Chapter 10 Tests and modelling in R

In this section we will look very closely at the assessment of the relationships that are based on variation in your data. We will also discuss the importance of variability as an important ingredient for conducting statistical tests that do not just scream of significance but also make an appropriate use of the tools.

In a previous section we have introduced you to plenty of ways to visualise your data in R, organise it and tidy it. Visualisations in fact are not just there for fun graphics, they are an essential part of data examination that can highlight problems related to lack of variability in your data sooner than later.

We expect that you may have seen the tools we will be discussing below but may know how to use them in SPSS or Excel, we thus will focus more on application of these in R, very quick results interpretation, diagnostics set up and the assumptions checking.

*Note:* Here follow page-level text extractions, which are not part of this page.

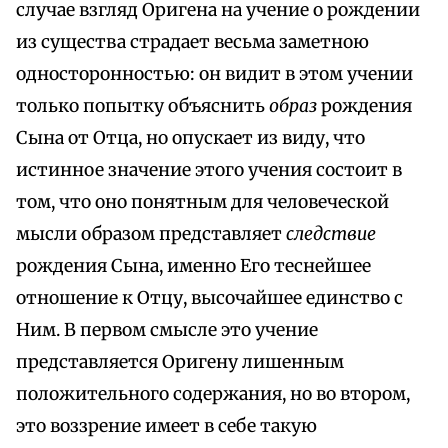
случае взгляд Оригена на учение о рождении
из существа страдает весьма заметною
односторонностью: он видит в этом учении
только попытку объяснить
образ
рождения
Сына от Отца, но опускает из виду, что
истинное значение этого учения состоит в
том, что оно понятным для человеческой
мысли образом представляет
следствие
рождения Сына, именно Его теснейшее
отношение к Отцу, высочайшее единство с
Ним. В первом смысле это учение
представляется Оригену лишенным
положительного содержания, но во втором,
это воззрение имеет в себе такую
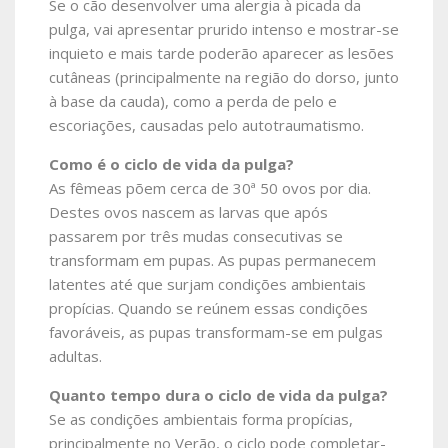
Se o cão desenvolver uma alergia à picada da
pulga, vai apresentar prurido intenso e mostrar-se
inquieto e mais tarde poderão aparecer as lesões
cutâneas (principalmente na região do dorso, junto
à base da cauda), como a perda de pelo e
escoriações, causadas pelo autotraumatismo.
Como é o ciclo de vida da pulga?
As fêmeas põem cerca de 30ª 50 ovos por dia.
Destes ovos nascem as larvas que após
passarem por três mudas consecutivas se
transformam em pupas. As pupas permanecem
latentes até que surjam condições ambientais
propícias. Quando se reúnem essas condições
favoráveis, as pupas transformam-se em pulgas
adultas.
Quanto tempo dura o ciclo de vida da pulga?
Se as condições ambientais forma propícias,
principalmente no Verão, o ciclo pode completar-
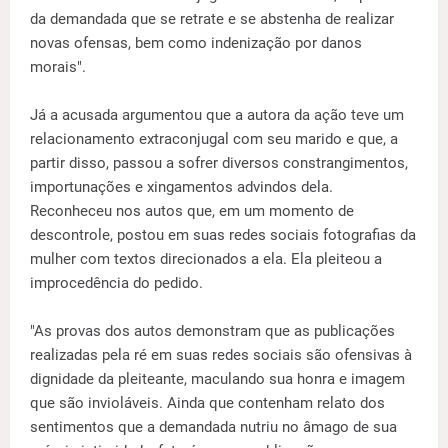
da demandada que se retrate e se abstenha de realizar
novas ofensas, bem como indenização por danos
morais".
Já a acusada argumentou que a autora da ação teve um
relacionamento extraconjugal com seu marido e que, a
partir disso, passou a sofrer diversos constrangimentos,
importunações e xingamentos advindos dela.
Reconheceu nos autos que, em um momento de
descontrole, postou em suas redes sociais fotografias da
mulher com textos direcionados a ela. Ela pleiteou a
improcedência do pedido.
"As provas dos autos demonstram que as publicações
realizadas pela ré em suas redes sociais são ofensivas à
dignidade da pleiteante, maculando sua honra e imagem
que são invioláveis. Ainda que contenham relato dos
sentimentos que a demandada nutriu no âmago de sua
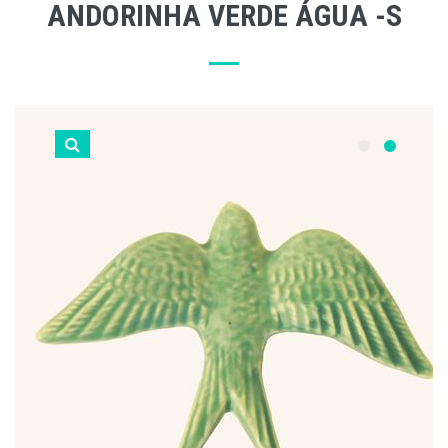
ANDORINHA VERDE ÁGUA -S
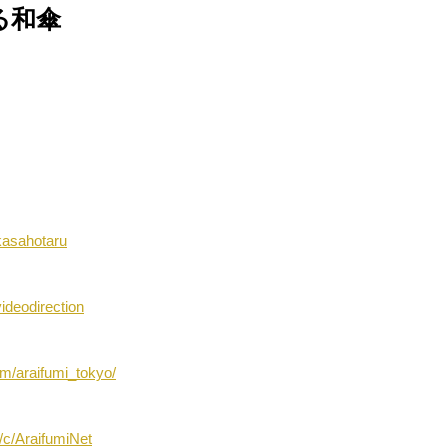
る和傘
/kasahotaru
videodirection
m/araifumi_tokyo/
/c/AraifumiNet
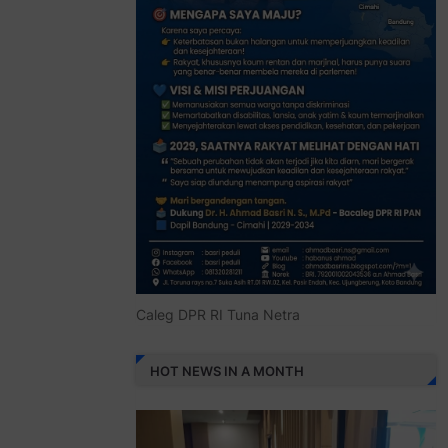
Caleg DPR RI Tuna Netra
HOT NEWS IN A MONTH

We will use the mix of tool you have already seen but will also cover simple plot() function and more of psych descriptive tools.

10.1 Hypothesis testing

In R, we can generate distributions, visualise them, study them and also find critical values if we are interested with testing the probability of data to occur under null distribution. For continuous variables we will be dealing with t and Z distributions.

Image courtesy: Andy Connelly

We will present one here with a continuous variable. Let us generate a normal distribution of grades.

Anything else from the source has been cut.